We are ready to make an MMS. Visualize only data that has four or more substituent conversions for the same scaffold.

frags = getFrags(rfragdata)
series = getSeries(frags)
series =[i for i in series]
from IPython.display import display
for s in series[:50]:
    mols = [Chem.MolFromSmiles(s.scaffold)]
    ids = ['scaffold']
    for r in s.rgroups:
        rg = Chem.MolFromSmiles(r[0])
        mols.append(rg)
        ids.append(r[1])
    if len(mols) > 5:
        display(Draw.MolsToGridImage(mols, molsPerRow=5, legends=ids))
        print("########")
MMS

Five scaffolds for MMS were displayed for the scaffold.

Note
Activity prediction can also be performed using this MMS.

Visualize MMP networks using Cytoscape

Warning
This content is beyond the content of the introductory, so please skip if you are not interested.

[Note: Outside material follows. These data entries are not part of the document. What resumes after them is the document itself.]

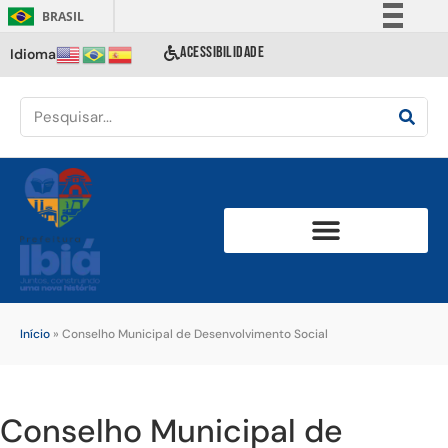
BRASIL
Simplifique!
ACESSIBILIDADE
Idioma
Comunica BR
Participe
Acesso à informação
Legislação
Canais
Início
»
Conselho Municipal de Desenvolvimento Social
Conselho Municipal de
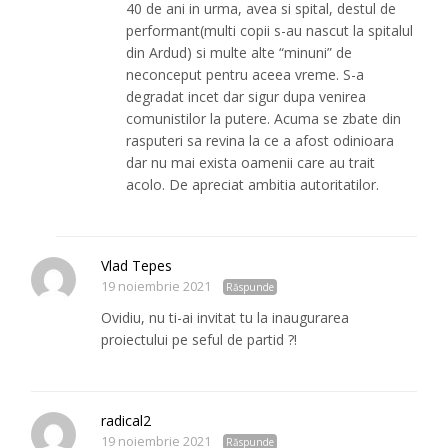
40 de ani in urma, avea si spital, destul de
performant(multi copii s-au nascut la spitalul
din Ardud) si multe alte “minuni” de
neconceput pentru aceea vreme. S-a
degradat incet dar sigur dupa venirea
comunistilor la putere. Acuma se zbate din
rasputeri sa revina la ce a afost odinioara
dar nu mai exista oamenii care au trait
acolo. De apreciat ambitia autoritatilor.
Vlad Tepes
19 noiembrie 2021
Răspunde
Ovidiu, nu ti-ai invitat tu la inaugurarea
proiectului pe seful de partid ?!
radical2
19 noiembrie 2021
Răspunde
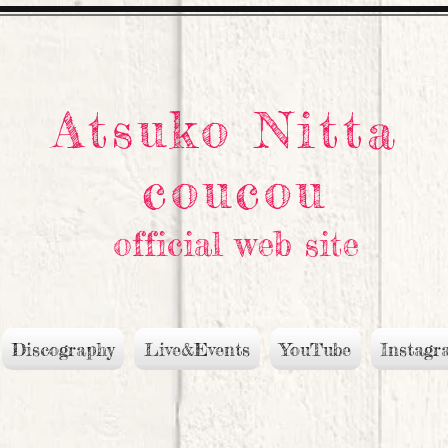
Atsuko Nitta
coucou
official web site
Discography
Live&Events
YouTube
Instagr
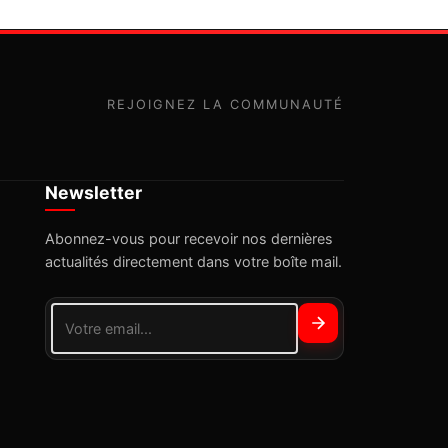
REJOIGNEZ LA COMMUNAUTÉ
Newsletter
Abonnez-vous pour recevoir nos dernières
actualités directement dans votre boîte mail.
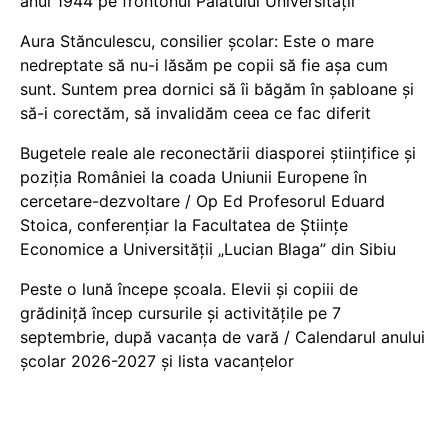
anul 1944 pe frontonul Palatului Universității
Aura Stănculescu, consilier școlar: Este o mare
nedreptate să nu-i lăsăm pe copii să fie așa cum
sunt. Suntem prea dornici să îi băgăm în șabloane și
să-i corectăm, să invalidăm ceea ce fac diferit
Bugetele reale ale reconectării diasporei științifice și
poziția României la coada Uniunii Europene în
cercetare-dezvoltare / Op Ed Profesorul Eduard
Stoica, conferențiar la Facultatea de Științe
Economice a Universității „Lucian Blaga” din Sibiu
Peste o lună începe școala. Elevii și copiii de
grădiniță încep cursurile și activitățile pe 7
septembrie, după vacanța de vară / Calendarul anului
școlar 2026-2027 și lista vacanțelor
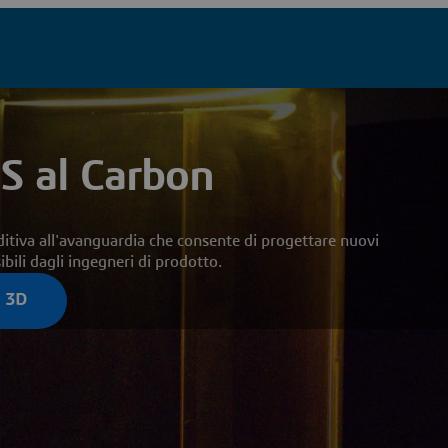
S al Carbon
itiva all'avanguardia che consente di progettare nuovi
ili dagli ingegneri di prodotto.
a 3D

MMP can be thought of as a graph structure that uses pre-conversion and post-conversion information as nodes and conversion rules as edges. This graph structure can be intuitively understood by using network visualization tools such as Cytoscape.

In addition to the MMPA introduced earlier, RDKit has another project called mmpdb. It is provided as a command line tool group and database system, so it has the feature of being easy to manage in the long run. In this section, we introduce the visualization of MMP using mmpdb and Cytoscape.

Cytoscape installation

Cytoscape is an open source network visualization software widely used in various scenes. You can display the structure network by using the compound structure display plug-in.

Installation is as easy as downloading the corresponding OS installer from the download site and installing according to the instructions.

When installation is complete, launch Cytoscape and install the Chemviz2 plug-in for drawing compound structures. The procedure is easy, select chemviz2 from Apps → App Manager and install it.

AppManager

create a gml file from mmpdb

The data to be used this time are 151 compounds of <Inhibition of recombinant GSK3-beta> J. Med. Chem. (2008) 51: 2062-2077 . In principle, MMPA does not use HTS-like search data but scaffolds such as structure optimization.

I will put the flow of the command. SMILES text and activity and property data need to be registered separately in the database.

$ mmpdb fragment smiles.txt -o CHEMBL930273.fragments     # fragmentation
$ mmpdb index CHEMBL930273.fragments -o CHEMBL930273.db   # make db
$ mmpdb loadprops -p act.txt CHEMBL930273.db              # load properties

After that we will create a gml file for reading by Cytoscape, but this is beyond the scope of this document and will be omitted. If you are interested, you may want to read the code directly, but the flow is as follows.

  1. Make a gml file using mmpdb and python-igraph

  2. Read gml file by Cytoscape

  3. Assign attributes to each parameter in Cytoscape to make it easier to understand visually

    1. Corresponds to the physical value of the node size

    2. Corresponds to the active color of the edge color

    3. Draw a structure with chemviz2 plugin and paste it to a node

Interpretation

Let’s look at the MMP network. MMP with little difference in activity is solidified in the upper left. In the lower right, red edges (a large difference in activity) are observed. MMPs are also called Activity Cliffs, even if such small substituent changes produce large activity differences. It is important not to overlook such changes in activity, as Activity Cliff is generally a breakthrough in drug discovery projects.

MMPN MMPN

It has been found that the substitution of the OH group with the MeO group causes the loss of activity when we actually confirm what substitution has been made.

Since MMP alone can simply know the facts like this, I searched for a complex crystal structure of the analogue in order to consider it a little deeper. Then , a complex of GDB3β and a similar compound was found as PDBID:5OY4.

MMPN MMPN

If you replace the OH group with the MeO group, it will likely hit the wall of the pocket. In other words, this Activity Cliff is considered to be caused by steric hindrance of ligand and protein.